Sebelumnya Anwar sudah melakukan pengecekan kinerja staf-staf yang akan melayani konsultasi dan penyerahan dokumen administrasi dan alat bukti dari pihak-pihak yang bersengketa.

"Saya melihat dan memantau staf kerja. Kebetulan papasan dengan Ketua KPU dan Ketua Bawaslu. Kemarin juga gitu, saya ketemu Tim Hukum paslon 01 dan 02. Silaturahmi aja," imbuh Anwar.
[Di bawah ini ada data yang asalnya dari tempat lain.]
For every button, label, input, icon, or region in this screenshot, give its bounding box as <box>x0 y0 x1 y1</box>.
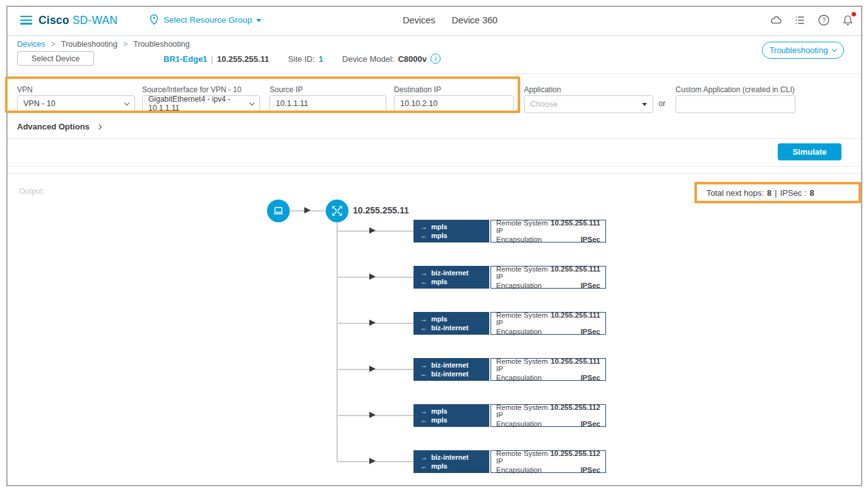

BACA JUGA : Status Hairul Anas di PBB, Yusril: Bukan Kader, Mereka Numpang Nyaleg

 

Berikut tahapan perkara hasil Pilpres 2019 di MK:

- Pengajuan Permohonan Pemohon : 22 Mei sampai 24 Mei 2019

- Pemeriksaan kelengkapan berkas, perbaikan berkas selama 3 hari berikutnya

- Permohonan diregister di BRPK : 11 Juni 2019

- Penyampaian salinan permohonan pemohon kepada termohon, pihak terkait dan Bawaslu : 11 Juni 2019

- Penyerahan Jawaban Termohon, pihak terkait dan Bawaslu : 12 Juni 2019

- Sidang Pendahuluan : 14 Juni 2019

- Penyerahan perbaikan jawaban dan keterangan : 13 Juni 2019

- Pemeriksan Persidangan : 17 Juni sampai 21 Juni 2019

- Rapat Permusyawaratan Hakim (RPH) : 24 Juni sampai 27 Juni 2019

- Sidang Pengucapan Putusan : 28 Juni 2019

- Penyerahan salinan putusan : 28 Juni sampai 2 Juli 2019.